Rajeev Misra earned 1.61 billion yen ($15 million) in the year ended March 31, more than double his pay a year earlier, SoftBank said in a statement on Friday. The Vision Fund lost 1.9 trillion yen in the period, triggering the worst loss ever in the Japanese company’s 39-year history.

SoftBank had to write down the valuations of companies like WeWork and Uber Technologies Inc. because of business missteps and the coronavirus fallout. Its return on the fund was negative 6%, compared with 62% just a year ago. Still, Misra was SoftBank’s second-highest paid executive last year after Chief Operating Officer Marcelo Claure. Founder Masayoshi Son took a 9% pay cut, earning 209 million yen.
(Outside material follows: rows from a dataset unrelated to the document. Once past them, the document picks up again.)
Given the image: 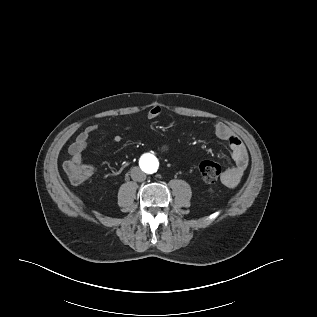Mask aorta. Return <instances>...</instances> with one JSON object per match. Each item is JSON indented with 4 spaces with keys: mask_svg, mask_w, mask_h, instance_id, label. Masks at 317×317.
<instances>
[{
    "mask_svg": "<svg viewBox=\"0 0 317 317\" xmlns=\"http://www.w3.org/2000/svg\"><path fill=\"white\" fill-rule=\"evenodd\" d=\"M142 162L146 166L149 173H154L157 170V159L154 155L149 156V159L142 158Z\"/></svg>",
    "mask_w": 317,
    "mask_h": 317,
    "instance_id": "1",
    "label": "aorta"
}]
</instances>
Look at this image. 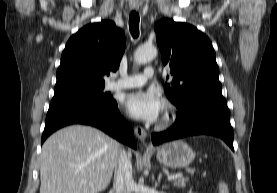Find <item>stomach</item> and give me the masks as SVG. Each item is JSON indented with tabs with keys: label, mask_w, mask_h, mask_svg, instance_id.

Claure, who helped close Sprint Corp.’s merger with T-Mobile US Inc. and is leading the effort to turn around WeWork, made 2.11 billion yen, a 17% raise. Chief Strategy Officer Katsunori Sago earned 1.11 billion yen, a 13% increase for the former Goldman Sachs Group Inc. executive. Ronald Fisher, Son’s long-time lieutenant and SoftBank Group vice chairman, saw his pay plunge 79% to 680 million yen. Ken Miyauchi, head of SoftBank’s domestic telecom operation, made 699 million yen, a 43% drop.